Task to carry out: Return the listing below unchanged, but without pictures.

Provided information:
-------------------------

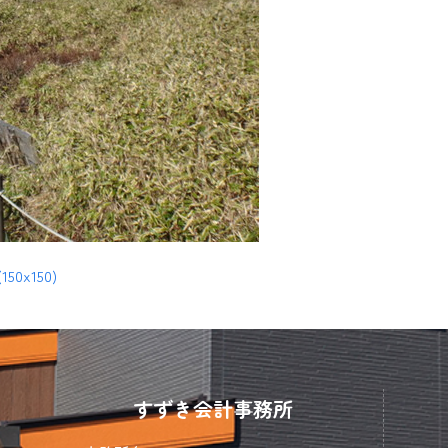
(150x150)
すずき会計事務所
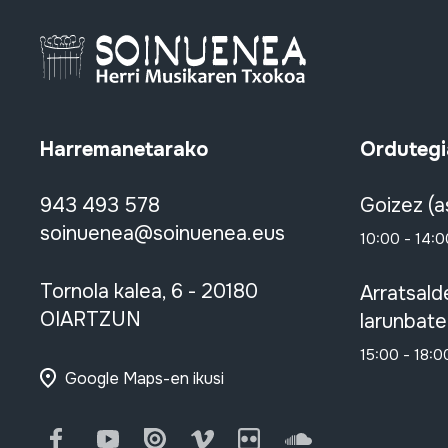
Harremanetarako
Ordutegi
943 493 578
Goizez (a
soinuenea@soinuenea.eus
10:00 - 14:0
Tornola kalea, 6 - 20180
Arratsald
OIARTZUN
larunbate
15:00 - 18:0
Google Maps-en ikusi
Facebook
Youtube
Issuu
Vimeo
Flickr
SoundCloud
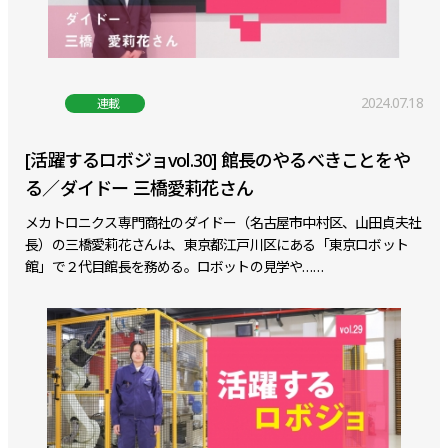
2024.07.18
連載
[活躍するロボジョvol.30] 館長のやるべきことをや
る／ダイドー 三橋愛莉花さん
メカトロニクス専門商社のダイドー（名古屋市中村区、山田貞夫社
長）の三橋愛莉花さんは、東京都江戸川区にある「東京ロボット
館」で２代目館長を務める。ロボットの見学や……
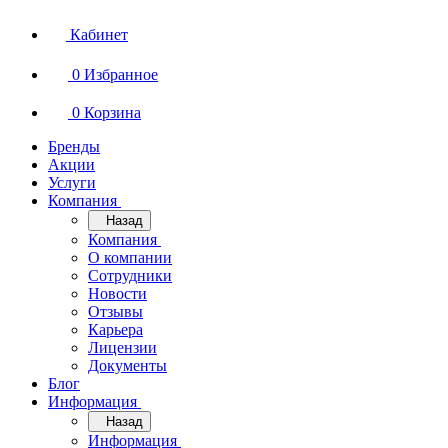
Кабинет
0
Избранное
0
Корзина
Бренды
Акции
Услуги
Компания
Назад
Компания
О компании
Сотрудники
Новости
Отзывы
Карьера
Лицензии
Документы
Блог
Информация
Назад
Информация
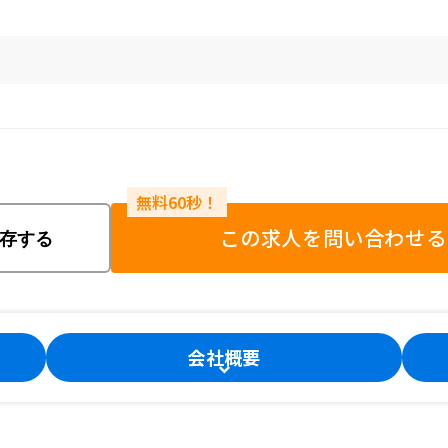
この求人を問い合わせる
存する
会社概要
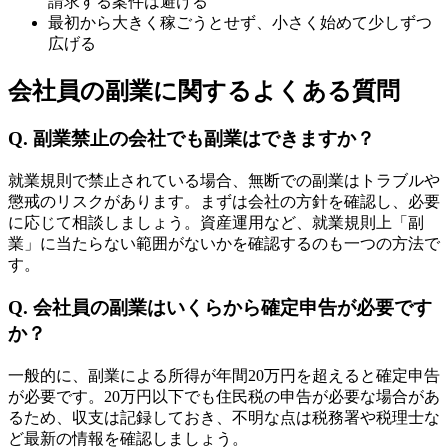
請求する案件は避ける
最初から大きく稼ごうとせず、小さく始めて少しずつ
広げる
会社員の副業に関するよくある質問
Q. 副業禁止の会社でも副業はできますか？
就業規則で禁止されている場合、無断での副業はトラブルや
懲戒のリスクがあります。まずは会社の方針を確認し、必要
に応じて相談しましょう。資産運用など、就業規則上「副
業」に当たらない範囲がないかを確認するのも一つの方法で
す。
Q. 会社員の副業はいくらから確定申告が必要です
か？
一般的に、副業による所得が年間20万円を超えると確定申告
が必要です。20万円以下でも住民税の申告が必要な場合があ
るため、収支は記録しておき、不明な点は税務署や税理士な
ど最新の情報を確認しましょう。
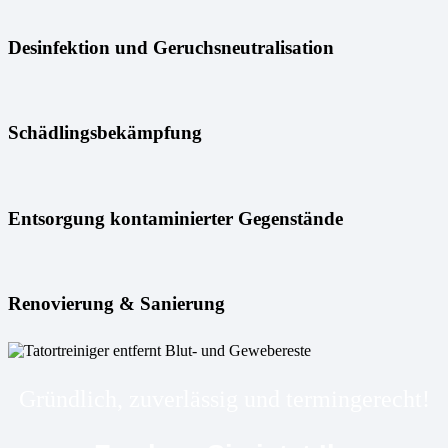
Desinfektion und Geruchsneutralisation
Schädlingsbekämpfung
Entsorgung kontaminierter Gegenstände
Renovierung & Sanierung
Gründlich, zuverlässig und termingerecht!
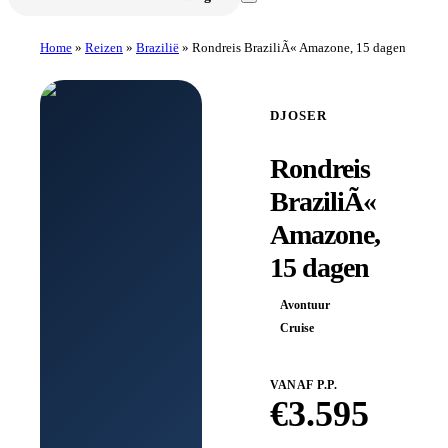
Home
»
Reizen
»
Brazilië
»
Rondreis BraziliÃ« Amazone, 15 dagen
DJOSER
Rondreis
BraziliÃ«
Amazone,
15 dagen
Avontuur
Cruise
VANAF P.P.
€
3.595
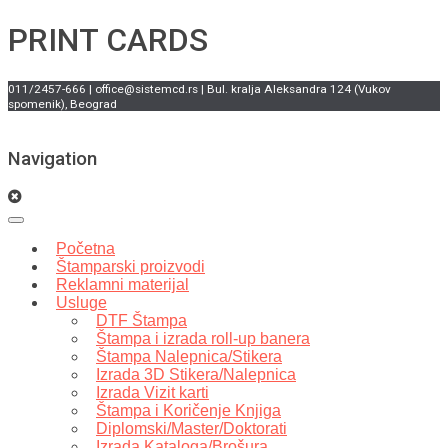
PRINT CARDS
011/2457-666 | office@sistemcd.rs | Bul. kralja Aleksandra 124 (Vukov
spomenik), Beograd
Navigation
Početna
Štamparski proizvodi
Reklamni materijal
Usluge
DTF Štampa
Štampa i izrada roll-up banera
Štampa Nalepnica/Stikera
Izrada 3D Stikera/Nalepnica
Izrada Vizit karti
Štampa i Koričenje Knjiga
Diplomski/Master/Doktorati
Izrada Kataloga/Brošura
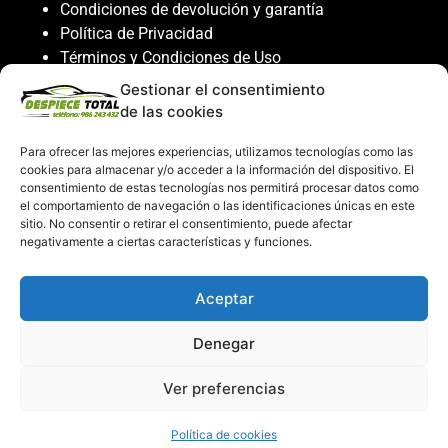
Condiciones de devolución y garantía
Política de Privacidad
Términos y Condiciones de Uso
Política de Cookies
Gestionar el consentimiento
de las cookies
Servicio al cliente
Para ofrecer las mejores experiencias, utilizamos tecnologías como las
Contacto
cookies para almacenar y/o acceder a la información del dispositivo. El
986 243 432
consentimiento de estas tecnologías nos permitirá procesar datos como
el comportamiento de navegación o las identificaciones únicas en este
608 867 074
sitio. No consentir o retirar el consentimiento, puede afectar
recambiosdespiecetotal@gmail.com
negativamente a ciertas características y funciones.
Mi cuenta
Aceptar
Mi Cuenta
Denegar
Carrito de compras
Despiece Total ©2026
Ver preferencias
Creado por
Consultor SEO
Política de cookies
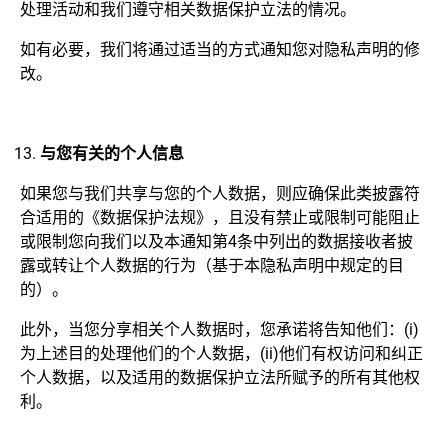
处理活动和我们遵守相关数据保护立法的情况。
如有必要，我们将通过适当的方式通知您对隐私声明的修
改。
与您有关的个人信息
如果您与我们共享与您的个人数据，则应确保此类披露符
合适用的《数据保护法规》，且没有禁止或限制可能阻止
或限制您向我们以及本通知第4条中列出的数据接收者披
露或转让个人数据的行为（基于本隐私声明中规定的目
的）。
此外，当您分享相关个人数据时，您承诺将告知他们：(i)
为上述目的处理他们的个人数据，(ii)他们有权访问和纠正
个人数据，以及适用的数据保护立法所赋予的所有其他权
利。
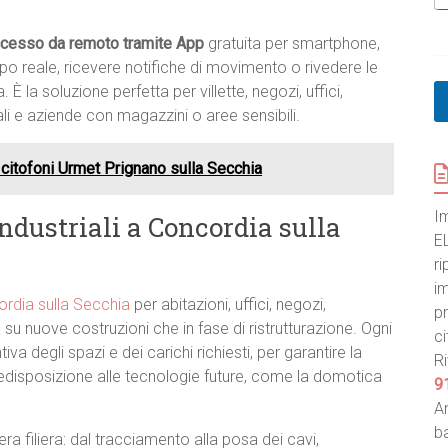
cesso da remoto tramite App
gratuita per smartphone,
mpo reale, ricevere notifiche di movimento o rivedere le
 la soluzione perfetta per villette, negozi, uffici,
ali e aziende con magazzini o aree sensibili.
 citofoni Urmet Prignano sulla Secchia
I
 industriali a Concordia sulla
E
ri
im
cordia sulla Secchia
per abitazioni, uffici, negozi,
pr
su nuove costruzioni che in fase di ristrutturazione. Ogni
ci
va degli spazi e dei carichi richiesti, per garantire la
Ri
edisposizione alle tecnologie future, come la domotica
9
An
ba
era filiera: dal tracciamento alla posa dei cavi,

-------------------------

Output:
(150x150)
すずき会計事務所
Harremanetarako
Ordutegi
943 493 578
Goizez (a
soinuenea@soinuenea.eus
10:00 - 14:0
Tornola kalea, 6 - 20180
Arratsald
OIARTZUN
larunbate
15:00 - 18:0
Google Maps-en ikusi
Facebook
Youtube
Issuu
Vimeo
Flickr
SoundCloud
2024.07.18
連載
[活躍するロボジョvol.30] 館長のやるべきことをや
る／ダイドー 三橋愛莉花さん
メカトロニクス専門商社のダイドー（名古屋市中村区、山田貞夫社
長）の三橋愛莉花さんは、東京都江戸川区にある「東京ロボット
館」で２代目館長を務める。ロボットの見学や……
Кабинет
0
Избранное
0
Корзина
Бренды
Акции
Услуги
Компания
Назад
Компания
О компании
Сотрудники
Новости
Отзывы
Карьера
Лицензии
Документы
Блог
Информация
Назад
Информация
この求人を問い合わせる
存する
会社概要
請求する案件は避ける
最初から大きく稼ごうとせず、小さく始めて少しずつ
広げる
会社員の副業に関するよくある質問
Q. 副業禁止の会社でも副業はできますか？
就業規則で禁止されている場合、無断での副業はトラブルや
懲戒のリスクがあります。まずは会社の方針を確認し、必要
に応じて相談しましょう。資産運用など、就業規則上「副
業」に当たらない範囲がないかを確認するのも一つの方法で
す。
Q. 会社員の副業はいくらから確定申告が必要です
か？
一般的に、副業による所得が年間20万円を超えると確定申告
が必要です。20万円以下でも住民税の申告が必要な場合があ
るため、収支は記録しておき、不明な点は税務署や税理士な
ど最新の情報を確認しましょう。
Desinfektion und Geruchsneutralisation
Schädlingsbekämpfung
Entsorgung kontaminierter Gegenstände
Renovierung & Sanierung
Gründlich, zuverlässig und termingerecht!
Home
»
Reizen
»
Brazilië
»
Rondreis BraziliÃ« Amazone, 15 dagen
DJOSER
Rondreis
BraziliÃ«
Amazone,
15 dagen
Avontuur
Cruise
VANAF P.P.
€
3.595
PRINT CARDS
011/2457-666 | office@sistemcd.rs | Bul. kralja Aleksandra 124 (Vukov
spomenik), Beograd
Navigation
Početna
Štamparski proizvodi
Reklamni materijal
Usluge
DTF Štampa
Štampa i izrada roll-up banera
Štampa Nalepnica/Stikera
Izrada 3D Stikera/Nalepnica
Izrada Vizit karti
Štampa i Koričenje Knjiga
Diplomski/Master/Doktorati
Izrada Kataloga/Brošura
Condiciones de devolución y garantía
Política de Privacidad
Términos y Condiciones de Uso
Política de Cookies
Gestionar el consentimiento
de las cookies
Servicio al cliente
Para ofrecer las mejores experiencias, utilizamos tecnologías como las
Contacto
cookies para almacenar y/o acceder a la información del dispositivo. El
986 243 432
consentimiento de estas tecnologías nos permitirá procesar datos como
el comportamiento de navegación o las identificaciones únicas en este
608 867 074
sitio. No consentir o retirar el consentimiento, puede afectar
recambiosdespiecetotal@gmail.com
negativamente a ciertas características y funciones.
Mi cuenta
Aceptar
Mi Cuenta
Denegar
Carrito de compras
Despiece Total ©2026
Ver preferencias
Creado por
Consultor SEO
Política de cookies
处理活动和我们遵守相关数据保护立法的情况。
如有必要，我们将通过适当的方式通知您对隐私声明的修
改。
与您有关的个人信息
如果您与我们共享与您的个人数据，则应确保此类披露符
合适用的《数据保护法规》，且没有禁止或限制可能阻止
或限制您向我们以及本通知第4条中列出的数据接收者披
露或转让个人数据的行为（基于本隐私声明中规定的目
的）。
此外，当您分享相关个人数据时，您承诺将告知他们：(i)
为上述目的处理他们的个人数据，(ii)他们有权访问和纠正
个人数据，以及适用的数据保护立法所赋予的所有其他权
利。
cesso da remoto tramite App
gratuita per smartphone,
mpo reale, ricevere notifiche di movimento o rivedere le
 la soluzione perfetta per villette, negozi, uffici,
ali e aziende con magazzini o aree sensibili.
 citofoni Urmet Prignano sulla Secchia
I
 industriali a Concordia sulla
E
ri
im
cordia sulla Secchia
per abitazioni, uffici, negozi,
pr
su nuove costruzioni che in fase di ristrutturazione. Ogni
ci
va degli spazi e dei carichi richiesti, per garantire la
Ri
edisposizione alle tecnologie future, come la domotica
9
An
ba
era filiera: dal tracciamento alla posa dei cavi,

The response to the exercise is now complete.